We disclose your information only as permitted under FERPA, including:

• School Officials with Legitimate Educational Interest: Authorized advisors and administrators at your institution who need access to fulfill their professional responsibilities;
• With Your Consent: When you provide written consent for specific disclosures;
• As Required by Law: In response to lawfully issued subpoenas or court orders.

Institutional Role:

Your educational institution retains ownership and control of your education records. We act as a service provider on behalf of your institution. Your institution's FERPA policies and procedures apply to the data stored in this platform.

Questions about FERPA? Contact your institution's Registrar or FERPA Compliance Officer. To file a FERPA complaint, contact: Family Policy Compliance Office, U.S. Department of Education, 400 Maryland Avenue, SW, Washington, DC 20202.

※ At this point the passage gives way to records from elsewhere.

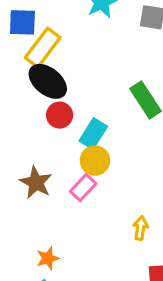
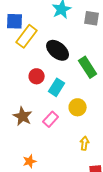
black ellipse: (48, 81) -> (58, 50), moved
yellow circle: (95, 161) -> (78, 107), moved

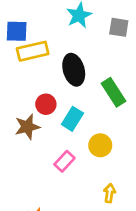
yellow rectangle: (27, 36) -> (33, 51), turned 40
black ellipse: (58, 50) -> (74, 70), turned 35
brown star: (23, 116) -> (27, 127), moved, turned 30

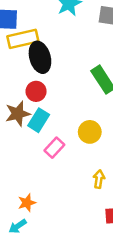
black ellipse: (74, 70) -> (40, 57), moved
cyan rectangle: (72, 119) -> (39, 120), moved

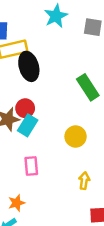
red circle: (36, 91) -> (25, 108), moved
pink rectangle: (54, 148) -> (31, 166), moved, turned -48

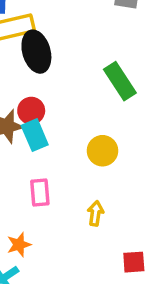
cyan rectangle: (28, 125) -> (35, 135), turned -55
yellow arrow: (84, 181) -> (96, 213), moved

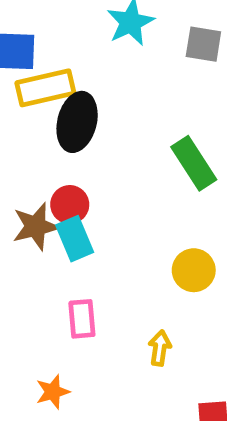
black ellipse: (36, 52) -> (77, 122), turned 30
yellow circle: (102, 151) -> (194, 270), moved

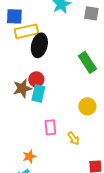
cyan rectangle: (75, 239) -> (38, 93), turned 36
pink rectangle: (82, 319) -> (50, 127), moved
yellow arrow: (160, 348) -> (73, 138), turned 136

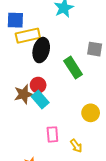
gray square: (91, 13) -> (95, 49), moved
green rectangle: (87, 62) -> (73, 68), moved
cyan rectangle: (38, 93) -> (40, 99), turned -54

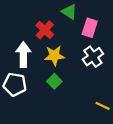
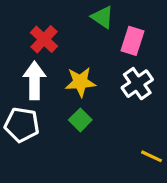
red cross: (45, 30) -> (44, 39), moved

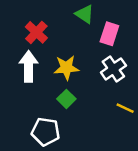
white pentagon: (22, 125) -> (46, 132), moved
yellow line: (151, 156) -> (125, 108), moved

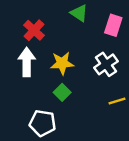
pink rectangle: (109, 34) -> (113, 25), moved
yellow line: (125, 108) -> (117, 101), turned -42

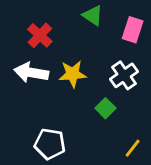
white arrow: (27, 62) -> (31, 73), turned -80
green square: (62, 92) -> (105, 108), moved
yellow line: (117, 101) -> (133, 148), moved, turned -35

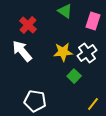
white arrow: (31, 73) -> (22, 51), turned 40
yellow star: (73, 74) -> (63, 52), moved

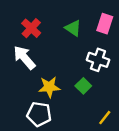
green triangle: (65, 11) -> (73, 28), moved
yellow star: (63, 52) -> (49, 87), moved
white cross: (87, 53) -> (98, 60), turned -36

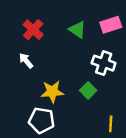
pink rectangle: (105, 24) -> (111, 25), turned 54
white arrow: (24, 58) -> (26, 61), size x0.6
yellow line: (105, 118) -> (111, 124), turned -35

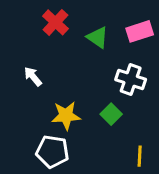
red cross: (33, 30) -> (55, 22), moved

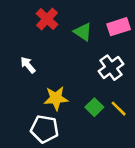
white cross: (131, 79) -> (111, 68), turned 35
green square: (111, 114) -> (94, 107), moved
yellow line: (140, 156) -> (119, 109), moved, turned -48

12. Automated Decision-Making

We do not engage in automated decision-making, including profiling, that produces legal effects concerning you. AI features are advisory only and all decisions remain with you and your advisors.

13. Data Security

We implement appropriate technical and organizational measures to protect your personal data against unauthorized access, alteration, disclosure, or destruction. These measures include:

• Encryption of data in transit and at rest;
• Role-based access controls limiting who can view your data;
• Regular security audits and vulnerability assessments;
• Employee training on FERPA and data privacy requirements;
• Comprehensive audit logging of all data access.

For detailed information about our security practices, please see our Security Documentation or contact our security team.

14. Changes to This Policy

We may update this Privacy Policy from time to time. The most recent version will always be posted on our website with the effective date. If we make material changes, we will notify you through the platform or via email.